Au travail, le planqué n’est pas toujours celui qu’on croit
Certains médias se sont faits une spécialité de leur tomber dessus. Au café du commerce, ils en prennent aussi pour leur grade. Eux, ce sont les planqués, avec une nette préférence pour les fonctionnaires lambda (agents des impôts, de la DDE, de la SNCF, d’EDF, etc.) comme les « planqués de la République » : conseillers d’État invisibles, membres de commissions aussi inconnues que particulièrement bien rémunératrices. Mais le secteur privé n’est pas épargné. Là aussi certains réussissent, semble-t-il, à trouver la bonne planque. Dans ce cas, c’est le collègue incompétent, ou prétendument tel, sur qui on passe ses nerfs, celui dont on se demande comment il peut être encore en poste.
« Il y a ceux qui sont dans l’entreprise depuis longtemps, protégés par leur hiérarchie ou encore par les syndicats. Mais il y a aussi ceux qui, suffisamment intelligents, savent jouer des codes sociaux de l’entreprise. Jamais isolés, ils savent alors se rendre sympathiques avec tout le monde et surtout donner le change », témoigne Vincent *, chargé de recrutement au sein d’un grand groupe alimentaire. Et cela pèse sur l’organisation. « Dès lors qu’un collègue est à l’écart, un sentiment d’inégalités existe. Et chacun de se demander pourquoi l’autre peut en faire moins que les autres. Cela déséquilibre le collectif et le met en danger », analyse le sociologue François Sarfati, spécialiste du travail et de l’emploi, auteur de l’ouvrage « Du côté des vainqueurs ».

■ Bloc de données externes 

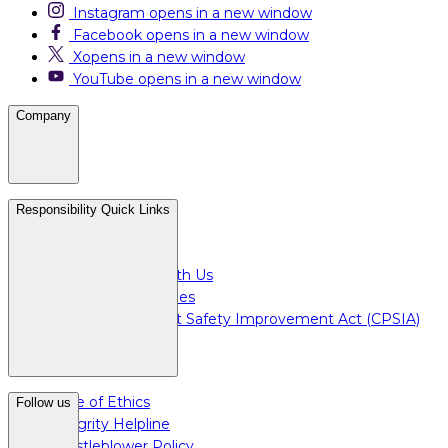
Instagram
opens in a new window
Facebook
opens in a new window
X
opens in a new window
YouTube
opens in a new window
Company
Careers
Responsibility Quick Links
Media & Press
For Investors
Doing Business with Us
For Plant Employees
Consumer Product Safety Improvement Act (CPSIA)
Code of Ethics
Follow us
Integrity Helpline
Whistleblower Policy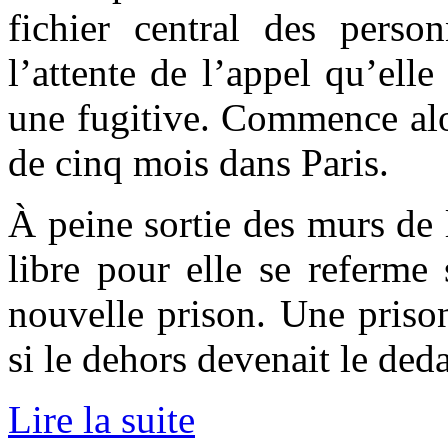
fichier central des perso
l’attente de l’appel qu’elle 
une fugitive. Commence alo
de cinq mois dans Paris.
À peine sortie des murs de l
libre pour elle se referme
nouvelle prison. Une priso
si le dehors devenait le ded
Lire la suite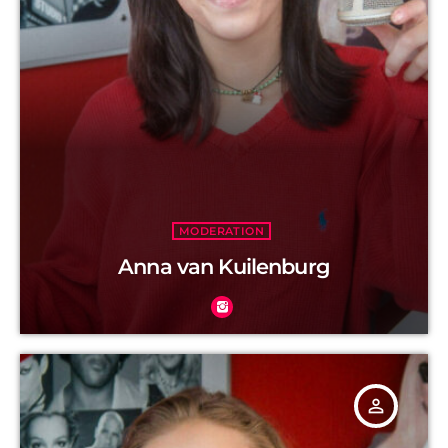
MODERATION
Anna van Kuilenburg
person_outline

« L’entreprise encourage le conformisme »
Reste qu’il semble aujourd’hui difficile d’imaginer garder sa place au chaud quand les entreprises cherchent à réduire au maximum les coûts. A moins que les organisations engendrent elles-mêmes ces comportements ? Un point de vue partagé par Corinne Maier, auteure du « Petit manuel du parfait arriviste ». « La grande entreprise, par son conformisme, encourage les planqués. Ceux qui se disent : « tout cela est absurde, je fais semblant d’y croire et j’en fais le moins possible ». Les petits salariés formatés et jargonnant sont légion. On initie, on valide, on élabore des drafts, on imprime des slides, on pratique le « bottom up – top down », on travaille en projets transversaux… »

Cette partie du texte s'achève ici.